The last time Sugar Ray Leonard set foot in a ring, Roberto Duran said, "No mas ," and Leonard became the WBC welterweight champion. Tonight, referee Arthur Mercante said, ""No mas " and stopped Leonard's title defense against Larry Bonds with 2:22 gone in the 10th round.

Later, when Leonard was asked the difference between Duran and Bonds, Bonds assumed the prerogative of a reply. "I am not a quitter," he said.

Leonard won the TKO in front of 20,000 in the Carrier Dome. Bonds won a moral victory; the Fighting Garbage Man from Denver is not trash. "Everyone here owes an apology to Larry Bonds," Leonard said later. t"He proved he was a legitimate contender. Now everyone understands why a man like Larry Bonds has trouble getting fights."

Leonard, who had predicted a knockout in 10 rounds or less, dominated from the prefight glares on. Although he knocked Bonds down at the end of the fourth round, and his left job continually made its mark, Leonard was unable to knock out the southpaw who had not fought since April 1980. And so, when the TKO was announced the crowd booed. "I couldn't kayo this man," Leonard said. "They don't see enough blood, so they booed."

Before the fight was stopped, judge Carol Castallano had given two rounds to Bonds, Vincent Rainone had called one round even and Harold Lederman had given all nine to Leonard.

At the beginning of the 10th round, Bonds, a man with a sly and deprecating wit, came out of his corner feigning a Leonard-inspired bolo punch. It was the worst move he made all night.

Leonard had had enough. He backed Bonds against the ropes, as he had throughout the fight, connecting with a flurry of five punches, several of them penetrating rights. Bonds sank to his knees. Mercante counted to eight and the fight resumed. But so did Leonard, pummeling Bonds with another flurry of lefts and rights, until Mercante said enough was enough.

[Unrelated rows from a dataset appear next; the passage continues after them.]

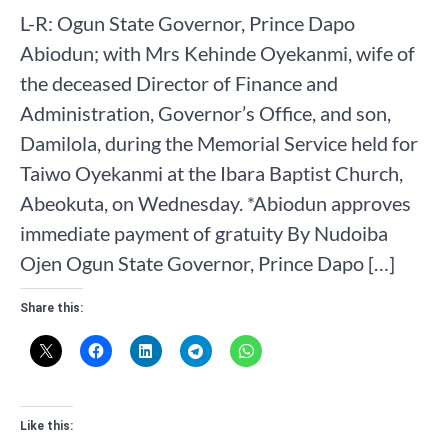
L-R: Ogun State Governor, Prince Dapo
Abiodun; with Mrs Kehinde Oyekanmi, wife of
the deceased Director of Finance and
Administration, Governor’s Office, and son,
Damilola, during the Memorial Service held for
Taiwo Oyekanmi at the Ibara Baptist Church,
Abeokuta, on Wednesday. *Abiodun approves
immediate payment of gratuity By Nudoiba
Ojen Ogun State Governor, Prince Dapo […]
Share this:
Like this:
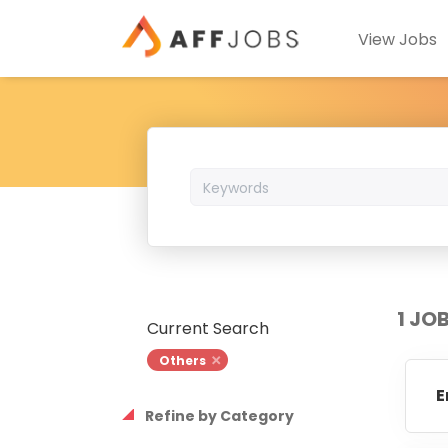
View Jobs
Keywords
1 JO
Current Search
Others
E
Refine by Category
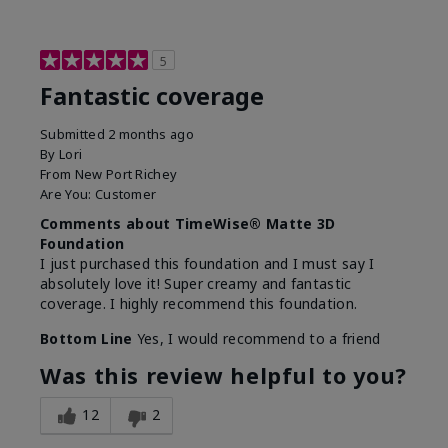
5
Fantastic coverage
Submitted
2 months ago
By
Lori
From
New Port Richey
Are You:
Customer
Comments about TimeWise® Matte 3D
Foundation
I just purchased this foundation and I must say I
absolutely love it! Super creamy and fantastic
coverage. I highly recommend this foundation.
Bottom Line
Yes, I would recommend to a friend
Was this review helpful to you?
12
2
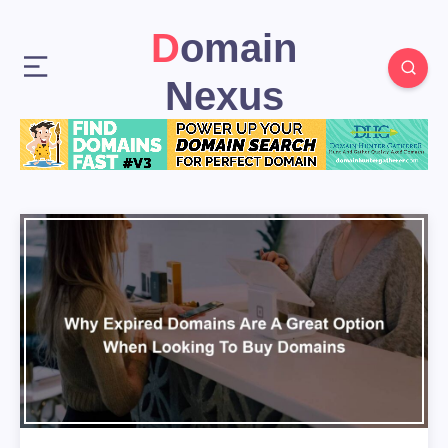
Domain
Nexus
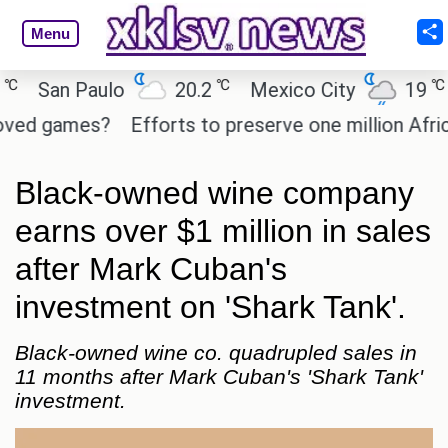
Menu
℃
℃
San Paulo
20.2
Mexico City
19
Ca
d games?
Efforts to preserve one million African-
Black-owned wine company
earns over $1 million in sales
after Mark Cuban's
investment on 'Shark Tank'.
Black-owned wine co. quadrupled sales in
11 months after Mark Cuban's 'Shark Tank'
investment.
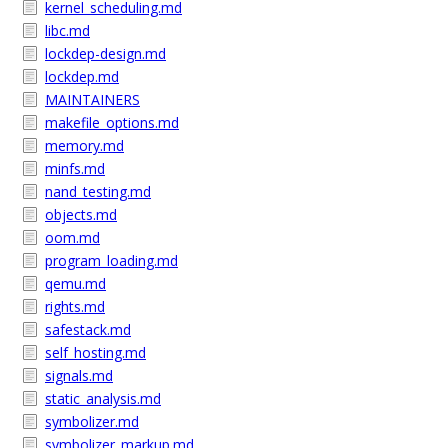
kernel_scheduling.md
libc.md
lockdep-design.md
lockdep.md
MAINTAINERS
makefile_options.md
memory.md
minfs.md
nand_testing.md
objects.md
oom.md
program_loading.md
qemu.md
rights.md
safestack.md
self_hosting.md
signals.md
static_analysis.md
symbolizer.md
symbolizer_markup.md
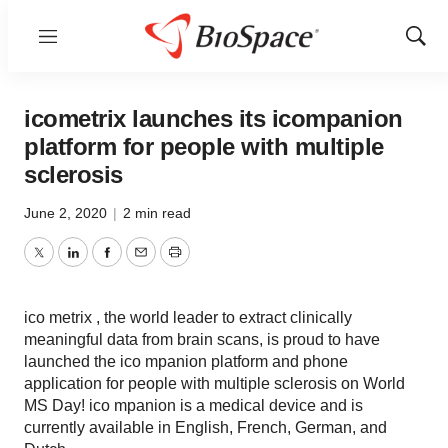
Menu
Show
Sear
icometrix launches its icompanion
platform for people with multiple
sclerosis
June 2, 2020
|
2 min read
Twitter
LinkedIn
Facebook
Email
Print
ico metrix , the world leader to extract clinically
meaningful data from brain scans, is proud to have
launched the ico mpanion platform and phone
application for people with multiple sclerosis on World
MS Day! ico mpanion is a medical device and is
currently available in English, French, German, and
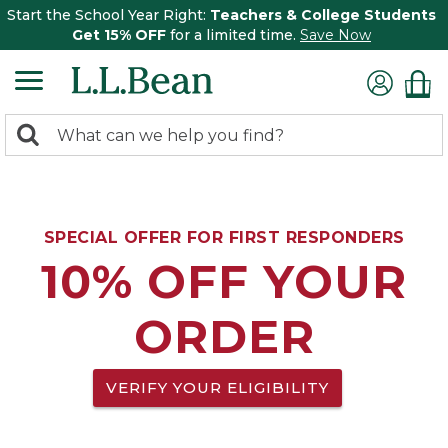
Start the School Year Right:
Teachers & College Students
Get 15% OFF
for a limited time.
Save Now
0
Search:
search
items
returned.
SPECIAL OFFER FOR FIRST RESPONDERS
10% OFF YOUR
ORDER
VERIFY YOUR ELIGIBILITY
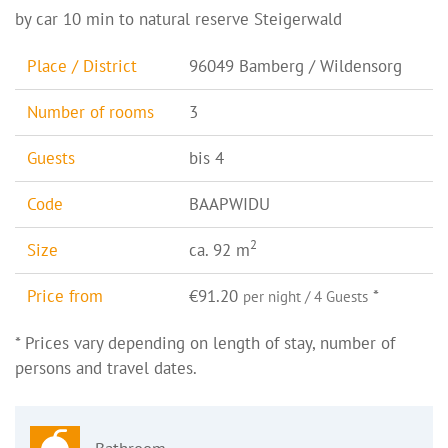
by car 10 min to natural reserve Steigerwald
Place / District
96049 Bamberg / Wildensorg
Number of rooms
3
Guests
bis 4
Code
BAAPWIDU
2
Size
ca. 92 m
Price from
€91.20
*
per night / 4 Guests
* Prices vary depending on length of stay, number of
persons and travel dates.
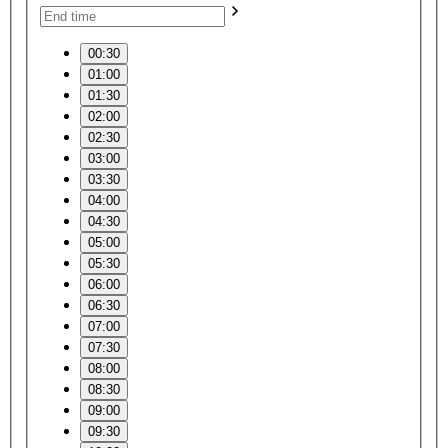
00:30
01:00
01:30
02:00
02:30
03:00
03:30
04:00
04:30
05:00
05:30
06:00
06:30
07:00
07:30
08:00
08:30
09:00
09:30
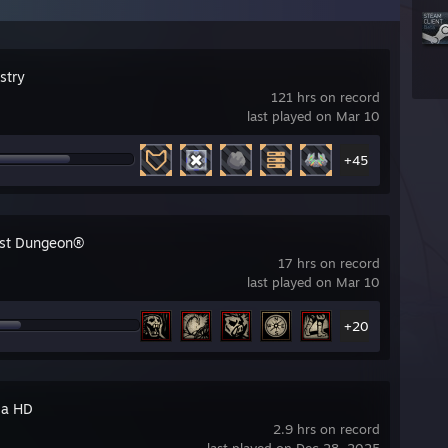
stry
121 hrs on record
last played on Mar 10
+45
st Dungeon®
17 hrs on record
last played on Mar 10
+20
ia HD
2.9 hrs on record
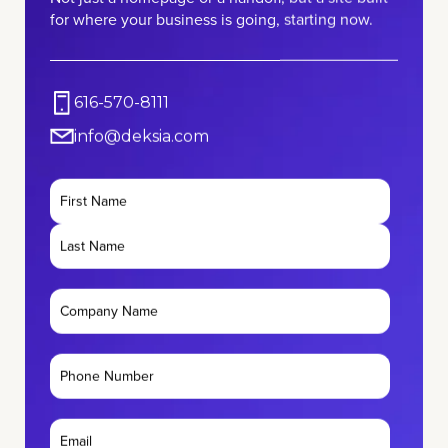
for where your business is going, starting now.
616-570-8111
info@deksia.com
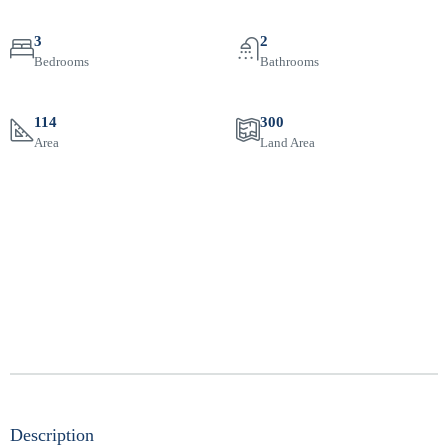
3
2
Bedrooms
Bathrooms
114
300
Area
Land Area
Description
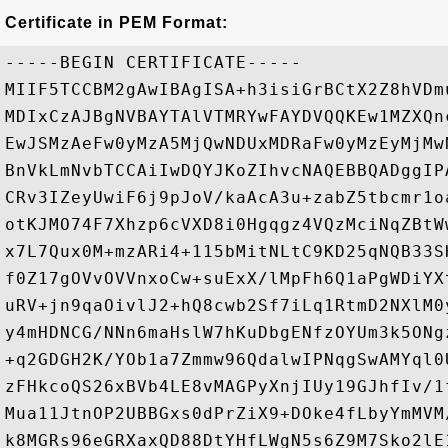
Certificate in PEM Format:
-----BEGIN CERTIFICATE-----

MIIF5TCCBM2gAwIBAgISA+h3isiGrBCtX2Z8hVDm
MDIxCzAJBgNVBAYTAlVTMRYwFAYDVQQKEw1MZXQn
EwJSMzAeFw0yMzA5MjQwNDUxMDRaFw0yMzEyMjMw
BnVkLmNvbTCCAiIwDQYJKoZIhvcNAQEBBQADggIP
CRv3IZeyUwiF6j9pJoV/kaAcA3u+zabZ5tbcmr1o
otKJMO74F7Xhzp6cVXD8i0Hgqgz4VQzMciNqZBtW
x7L7Qux0M+mzARi4+115bMitNLtC9KD25qNQB33S
f0Z17gOVvOVVnxoCw+suExX/lMpFh6Q1aPgWDiYX
uRV+jn9qaOivlJ2+hQ8cwb2Sf7iLq1RtmD2NXlM0
y4mHDNCG/NNn6maHslW7hKuDbgENfzOYUm3k5ONg
+q2GDGH2K/YOb1a7Zmmw96QdalwIPNqgSwAMYql0
zFHkcoQS26xBVb4LE8vMAGPyXnjIUy19GJhfIv/1
Mua11JtnOP2UBBGxs0dPrZiX9+DOke4fLbyYmMVM
k8MGRs96eGRXaxQD88DtYHfLWgN5s6Z9M7Sko2lE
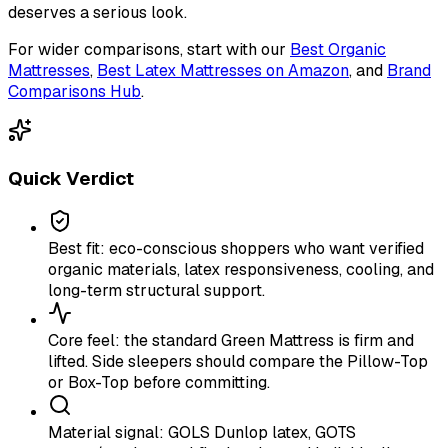
deserves a serious look.
For wider comparisons, start with our
Best Organic
Mattresses
,
Best Latex Mattresses on Amazon
, and
Brand
Comparisons Hub
.
Quick Verdict
Best fit: eco-conscious shoppers who want verified
organic materials, latex responsiveness, cooling, and
long-term structural support.
Core feel: the standard Green Mattress is firm and
lifted. Side sleepers should compare the Pillow-Top
or Box-Top before committing.
Material signal: GOLS Dunlop latex, GOTS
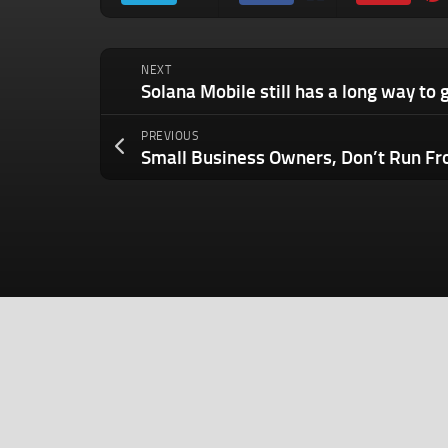
NEXT
PREVIOUS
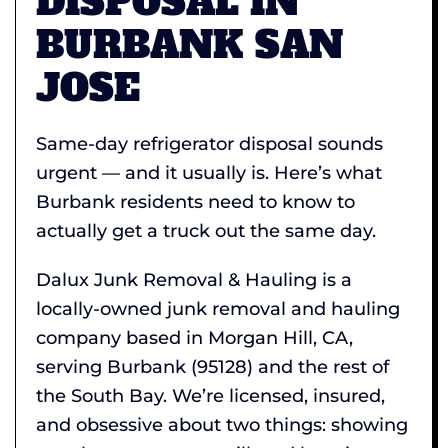
DISPOSAL IN
BURBANK SAN
JOSE
Same-day refrigerator disposal sounds
urgent — and it usually is. Here’s what
Burbank residents need to know to
actually get a truck out the same day.
Dalux Junk Removal & Hauling is a
locally-owned junk removal and hauling
company based in Morgan Hill, CA,
serving Burbank (95128) and the rest of
the South Bay. We’re licensed, insured,
and obsessive about two things: showing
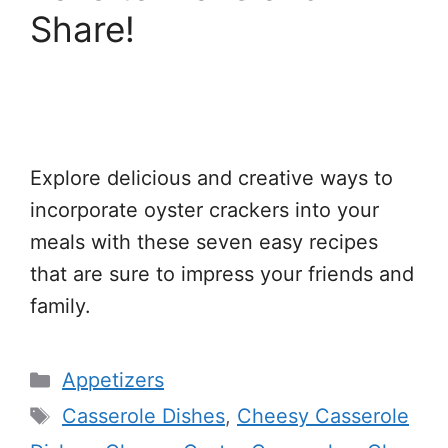
Share!
Explore delicious and creative ways to
incorporate oyster crackers into your
meals with these seven easy recipes
that are sure to impress your friends and
family.
Categories
Appetizers
Tags
Casserole Dishes
,
Cheesy Casserole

After Leonard had left with his gaudy, green championship belt snugly around his midriff, Bonds' handlers paraded him around the ring on their shoulders, his fists held high in the air, as the crowd cheered.

Carl King, son of Don, and one of Bonds' managers said: "You heard the response of the crowd. They stopped it too quick. We weren't hurt."

Well, certainly King wasn't. Bonds said he wasn't hurt, though his puffy face said otherwise. "I think the fight was stopped unjustly," he said.

Bonds, 29, who has never gone more than 12 rounds, said it was his strategy to rally in the late rounds. Certainly, no one was rallying in the early ones. Leonard, who will fight southpaw Ayub Kalule for the WBA junior middleweight championship in June, said the first five rounds were "a feeling out process.

"I was quite frustrated," he added, "mainly because I wasn't able to get set. In the early rounds, I had to be very cautious."

From the first bell on, Leonard pursued Bonds, stalking him flat-footed and unsmiling, and often backing him against the ropes. Near the end of the fourth round, Leonard backed Bonds into the neutral corner and sent him to the floor with a right uppercut. The crowd yelled: "He's ready, Ray." But Bonds wasn't.

As often as Leonard cornered him, Bonds moved away. The garbage man was the only one who did any dancing last night, inaugurating what might be called the "alley shuffle."

"I was catching him on the shoulders and arms," Bonds said. "He came right at me and didn't dance like I expected him to."

Nothing much was expected of Bonds, who is now 29-4. In his last press conference before the fight, Leonard had said: "Either way, I can't win. If you say he's a nobody and he gives me a good fight, then what are you going to print?"

Earlier in the week, Bonds, whose previous biggest payday was $1,500, was asked if the pressure of being in a title fight after not being in the ring for almost a year bothered him. "No," he said. "I'm in the alleys eight hours a day with people staring out the windows, looking to see if I'm going to throw their cans. Now that's pressure."

When the fight was over, and the pressure gone, he was asked if it was worth it. "It was damn worth it," he replied.